Offensichtlich hast du dich ja bereits für eine AD-Einnahme entschieden und das ist eine Entscheidung, die ich angesichts deines schweren Leidenswegs nachvollziehen kann, wenngleich wir hier im ADFD psychopharmakakritisch sind und nicht zu einer AD-Einnahme raten würden, es sei denn in begründeten Einzelfällen und selbst das ist eine Angelegenheit, die der Verantwortlichkeit des Einzelnen und seinem Arzt obliegt.

Da du jetzt eh AD nimmst und offensichtlich auch nicht vor hast sie wegzulassen, möchte ich aber einen kurzen Satz zum Wechsel einstreuen.
Ich würde das sein lassen und beim Fluoxetin bleiben.
Dies soll ausdrücklich keine Medikamentenempfehlung sein, denn diese sind hier verboten, sondern ist nur eine Einlassung basierend auf dem Fakt, dass du anscheinend jetzt erst mal AD nehmen möchtest.

Du schreibst du fühlst dich zum ersten Mal in deinem Leben annähernd normal und die "einzigen" Probleme sind offensichtlich Verdauungsstörungen (Verstopfung).
Damit hast du ziemlich "Glück", dass die Nebenwirkungen (NW) zum einen tolerierbar sind (mit Verstopfung kann man sich arrangieren) und zum anderen dir die Einnahme anscheinend hilfreich erscheint.
Beides ist keine Selbstverständlichkeit. Ein Wechsel birgt unkalkulierbare Risiken, von Unverträglichkeiten über weitere, stärkere NW bis hin zu dass es nicht wirkt und natürlich die von dir selbst angesprochenen Risiken der körperlichen Abhängigkeit.
Überlege es dir gut und in Ruhe.

Wenn du später einen AD Entzug angehen möchtest, dann kannst du dich hier gerne umfassend informieren, wie das geht.
Positiv bewerte ich, dass der Arzt keine Langzeiteinnahme anstrebt und dir weiterhin Psychotherapie verordnen will; Letzteres halte ich aufgrund deines schweren Schicksals für unerlässlich, auch wenn du bereits therapieerfahren bist.

Den Widerspruch zwischen Angst haben vor Abhängigkeit und Einnehmen, weil es lindert, kann ich dir nicht auflösen. Es ist den Preis, den man bei Psychopharmaka zu zahlen hat.
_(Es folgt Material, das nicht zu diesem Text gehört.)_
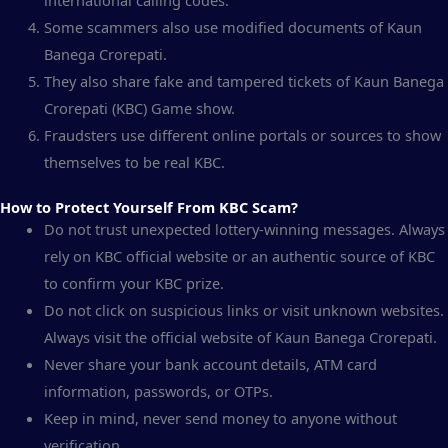
international calling codes.
Some scammers also use modified documents of Kaun
Banega Crorepati.
They also share fake and tampered tickets of Kaun Banega
Crorepati (KBC) Game show.
Fraudsters use different online portals or sources to show
themselves to be real KBC.
How to Protect Yourself From KBC Scam?
Do not trust unexpected lottery-winning messages. Always
rely on KBC official website or an authentic source of KBC
to confirm your KBC prize.
Do not click on suspicious links or visit unknown websites.
Always visit the official website of Kaun Banega Crorepati.
Never share your bank account details, ATM card
information, passwords, or OTPs.
Keep in mind, never send money to anyone without
verification.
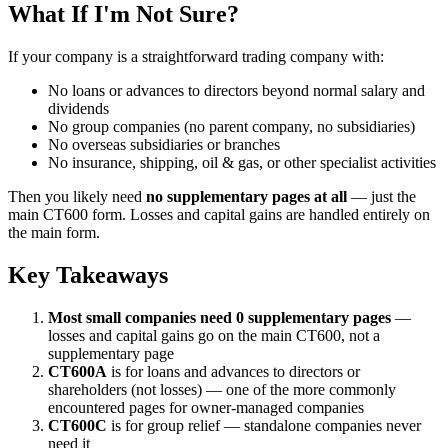
What If I'm Not Sure?
If your company is a straightforward trading company with:
No loans or advances to directors beyond normal salary and
dividends
No group companies (no parent company, no subsidiaries)
No overseas subsidiaries or branches
No insurance, shipping, oil & gas, or other specialist activities
Then you likely need
no supplementary pages at all
— just the
main CT600 form. Losses and capital gains are handled entirely on
the main form.
Key Takeaways
Most small companies need 0 supplementary pages
—
losses and capital gains go on the main CT600, not a
supplementary page
CT600A
is for loans and advances to directors or
shareholders (not losses) — one of the more commonly
encountered pages for owner-managed companies
CT600C
is for group relief — standalone companies never
need it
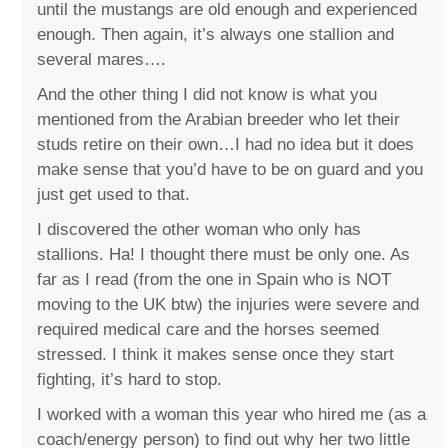
until the mustangs are old enough and experienced
enough. Then again, it’s always one stallion and
several mares….
And the other thing I did not know is what you
mentioned from the Arabian breeder who let their
studs retire on their own…I had no idea but it does
make sense that you’d have to be on guard and you
just get used to that.
I discovered the other woman who only has
stallions. Ha! I thought there must be only one. As
far as I read (from the one in Spain who is NOT
moving to the UK btw) the injuries were severe and
required medical care and the horses seemed
stressed. I think it makes sense once they start
fighting, it’s hard to stop.
I worked with a woman this year who hired me (as a
coach/energy person) to find out why her two little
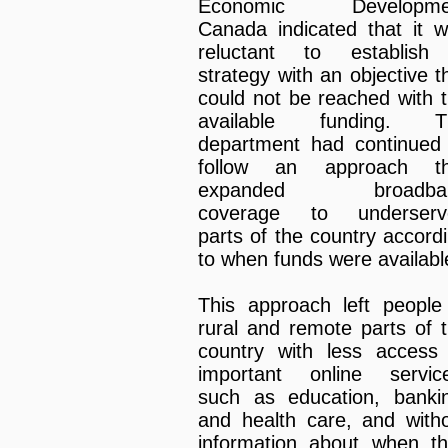
Economic Developme
Canada indicated that it 
reluctant to establish
strategy with an objective t
could not be reached with 
available funding. T
department had continued
follow an approach th
expanded broadba
coverage to underserv
parts of the country accord
to when funds were availabl
This approach left people
rural and remote parts of 
country with less access
important online servic
such as education, banki
and health care, and with
information about when t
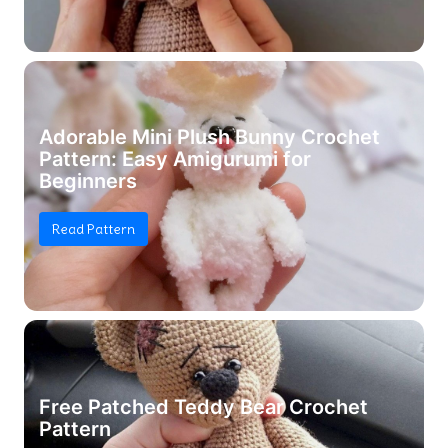
Adorable Mini Plush Bunny Crochet
Pattern: Easy Amigurumi for
Beginners
Read Pattern
Free Patched Teddy Bear Crochet
Pattern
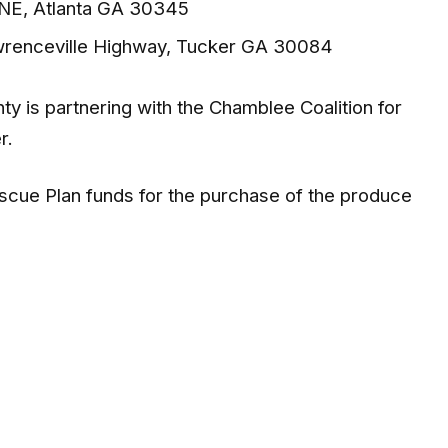
 NE, Atlanta GA 30345
wrenceville Highway, Tucker GA 30084
ty is partnering with the Chamblee Coalition for
r.
scue Plan funds for the purchase of the produce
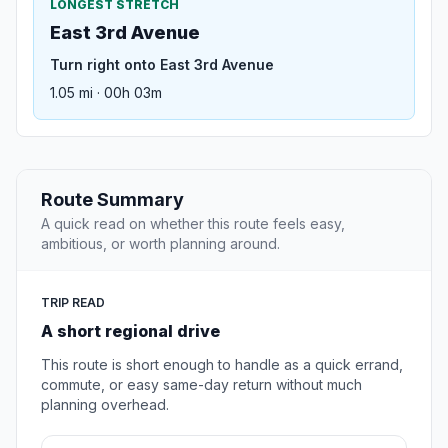
LONGEST STRETCH
East 3rd Avenue
Turn right onto East 3rd Avenue
1.05 mi · 00h 03m
Route Summary
A quick read on whether this route feels easy,
ambitious, or worth planning around.
TRIP READ
A short regional drive
This route is short enough to handle as a quick errand,
commute, or easy same-day return without much
planning overhead.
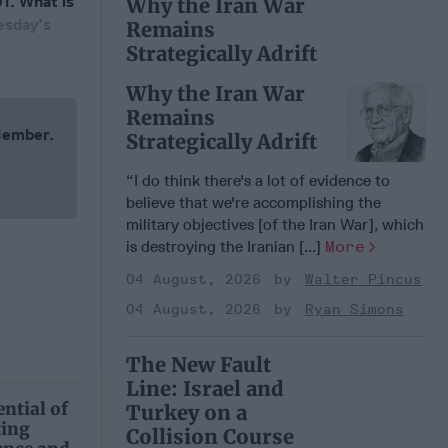
01. What is
Why the Iran War
esday’s
Remains
Strategically Adrift
Why the Iran War
Remains
 Member.
Strategically Adrift
“I do think there's a lot of evidence to
believe that we're accomplishing the
military objectives [of the Iran War], which
is destroying the Iranian [...]
More
04 August, 2026
Walter Pincus
04 August, 2026
Ryan Simons
The New Fault
Line: Israel and
ntial of
Turkey on a
ting
Collision Course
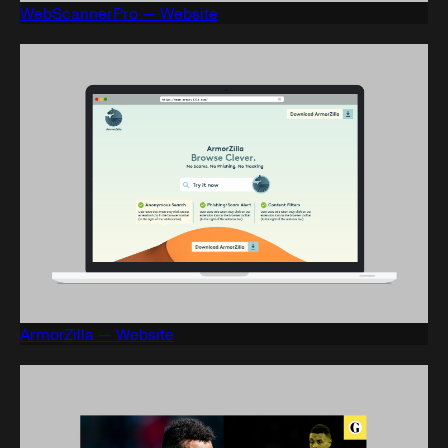
WebScannerPro — Website
ArmorZilla — Website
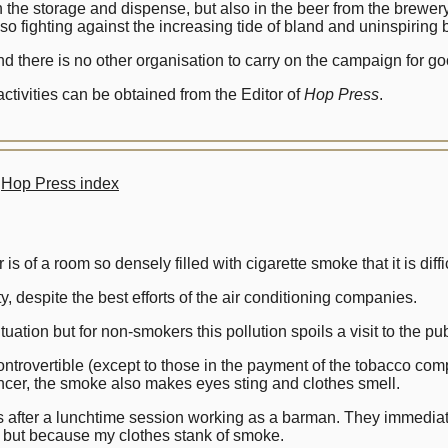
in the storage and dispense, but also in the beer from the brew
lso fighting against the increasing tide of bland and uninspiring
and there is no other organisation to carry on the campaign for
tivities can be obtained from the Editor of
Hop Press
.
Hop Press index
 of a room so densely filled with cigarette smoke that it is diffic
ity, despite the best efforts of the air conditioning companies.
uation but for non-smokers this pollution spoils a visit to the pu
ntrovertible (except to those in the payment of the tobacco com
ancer, the smoke also makes eyes sting and clothes smell.
 after a lunchtime session working as a barman. They immediate
 but because my clothes stank of smoke.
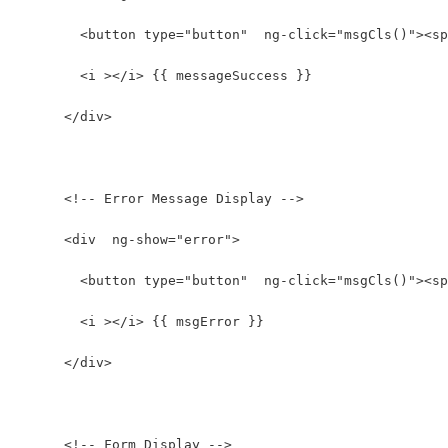
        <button type="button"  ng-click="msgCls()"><sp
        <i ></i> {{ messageSuccess }}
      </div>
      <!-- Error Message Display -->
      <div  ng-show="error">
        <button type="button"  ng-click="msgCls()"><sp
        <i ></i> {{ msgError }}
      </div>
      <!-- Form Display -->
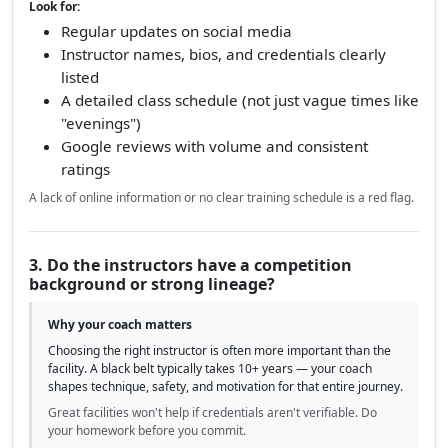
Look for:
Regular updates on social media
Instructor names, bios, and credentials clearly
listed
A detailed class schedule (not just vague times like
"evenings")
Google reviews with volume and consistent
ratings
A lack of online information or no clear training schedule is a red flag.
3. Do the instructors have a competition
background or strong lineage?
Why your coach matters
Choosing the right instructor is often more important than the
facility. A black belt typically takes 10+ years — your coach
shapes technique, safety, and motivation for that entire journey.
Great facilities won't help if credentials aren't verifiable. Do
your homework before you commit.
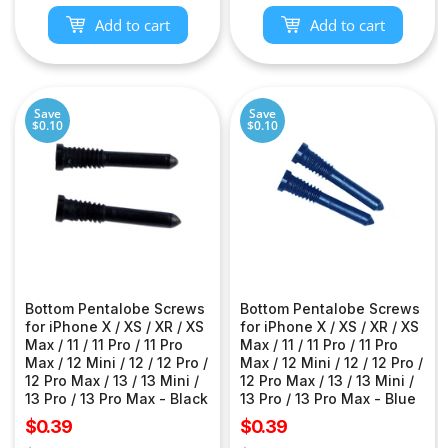
Add to cart
Add to cart
Save
Save
$0.10
$0.10
Bottom Pentalobe Screws
Bottom Pentalobe Screws
for iPhone X / XS / XR / XS
for iPhone X / XS / XR / XS
Max / 11 / 11 Pro / 11 Pro
Max / 11 / 11 Pro / 11 Pro
Max / 12 Mini / 12 / 12 Pro /
Max / 12 Mini / 12 / 12 Pro /
12 Pro Max / 13 / 13 Mini /
12 Pro Max / 13 / 13 Mini /
13 Pro / 13 Pro Max - Black
13 Pro / 13 Pro Max - Blue
Sale
Sale
$0.39
$0.39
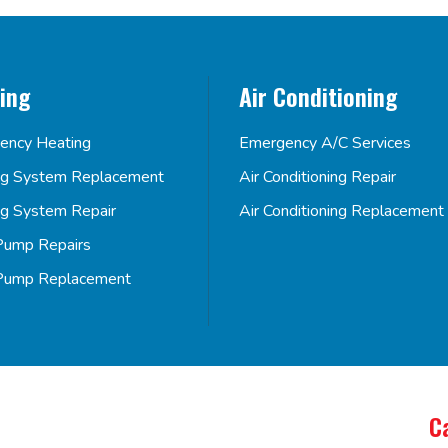
ing
Air Conditioning
ency Heating
Emergency A/C Services
ng System Replacement
Air Conditioning Repair
ng System Repair
Air Conditioning Replacement
Pump Repairs
Pump Replacement
C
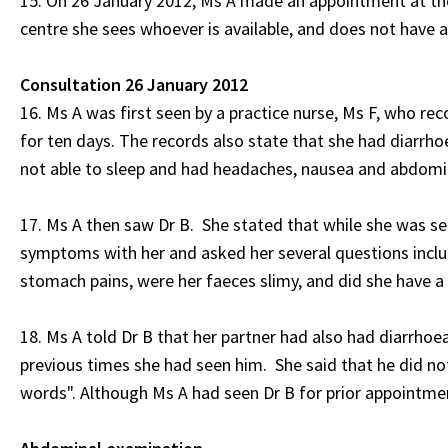
15. On 26 January 2012, Ms A made an appointment at th
centre she sees whoever is available, and does not have a
Consultation 26 January 2012
16. Ms A was first seen by a practice nurse, Ms F, who r
for ten days. The records also state that she had diarrh
not able to sleep and had headaches, nausea and abdomin
17. Ms A then saw Dr B. She stated that while she was sea
symptoms with her and asked her several questions includ
stomach pains, were her faeces slimy, and did she have a 
18. Ms A told Dr B that her partner had also had diarrhoea
previous times she had seen him. She said that he did no
words". Although Ms A had seen Dr B for prior appointmen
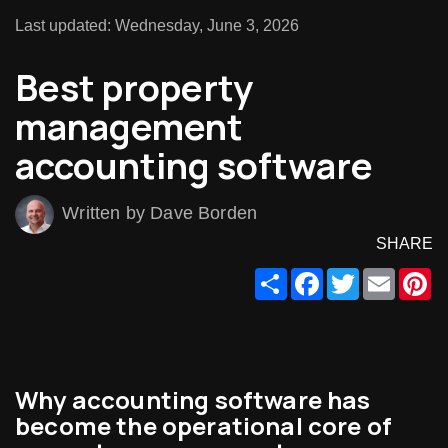
Last updated: Wednesday, June 3, 2026
Best property
management
accounting software
Written by Dave Borden
SHARE
Share
Facebook
Twitter
Email
Pi
Why accounting software has
become the operational core of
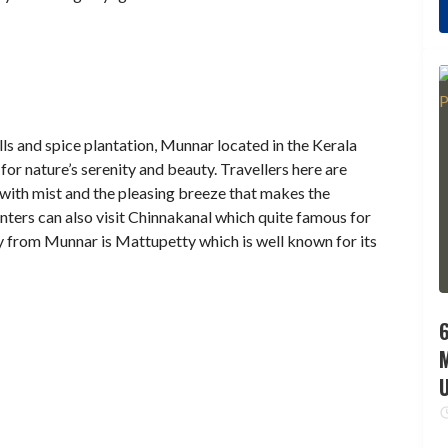
ls and spice plantation, Munnar located in the Kerala
 for nature’s serenity and beauty. Travellers here are
with mist and the pleasing breeze that makes the
ters can also visit Chinnakanal which quite famous for
 from Munnar is Mattupetty which is well known for its
6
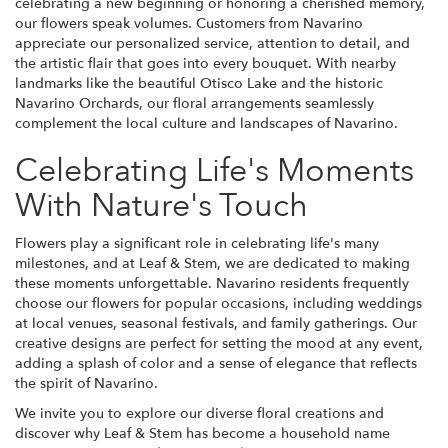
celebrating a new beginning or honoring a cherished memory,
our flowers speak volumes. Customers from Navarino
appreciate our personalized service, attention to detail, and
the artistic flair that goes into every bouquet. With nearby
landmarks like the beautiful Otisco Lake and the historic
Navarino Orchards, our floral arrangements seamlessly
complement the local culture and landscapes of Navarino.
Celebrating Life's Moments
With Nature's Touch
Flowers play a significant role in celebrating life's many
milestones, and at Leaf & Stem, we are dedicated to making
these moments unforgettable. Navarino residents frequently
choose our flowers for popular occasions, including weddings
at local venues, seasonal festivals, and family gatherings. Our
creative designs are perfect for setting the mood at any event,
adding a splash of color and a sense of elegance that reflects
the spirit of Navarino.
We invite you to explore our diverse floral creations and
discover why Leaf & Stem has become a household name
Nicht jede Einnahme muss automatisch in eine lange komplizierte körperliche Abhängigkeit oder ein schwer wiegendes Entzugssyndrom münden, aber die Möglichkeit besteht, leider.
Man kann jedoch selber etwas tun und das ist, sich zum einen gut vorher informieren, bevor man AD einnimmt und dann auch gut informieren, wie man richtig ausschleicht, denn hier geschehen ja oft gravierende Fehler, die dann erst so richtig zu einem schlechten Zustand führen.
Dafür findest du hier in unserem Forum zahlreiche Artikel und Infos.

Und noch eine Ergänzung.
In diesem Forum finden sich vorwiegend eher schwerere Fälle, es ist daher nicht ganz repräsentativ. Diejenigen, die leicht von ihren AD wegkommen, melden sich i.d. R. nicht hier an.
Man darf aber auch davon ausgehen, dass es auch zahlreiche Menschen mit schwerster Symptomatik gibt, die der ganzen Zeit glauben es sei ihre Grunderkrankung und die in Wahrheit unter heftiger AD-Unverträglichkeit / Nebenwirkungen / körperl. Abhängigkeit leiden.
Irgendwie trifft sich das dann auch wieder in der Mitte.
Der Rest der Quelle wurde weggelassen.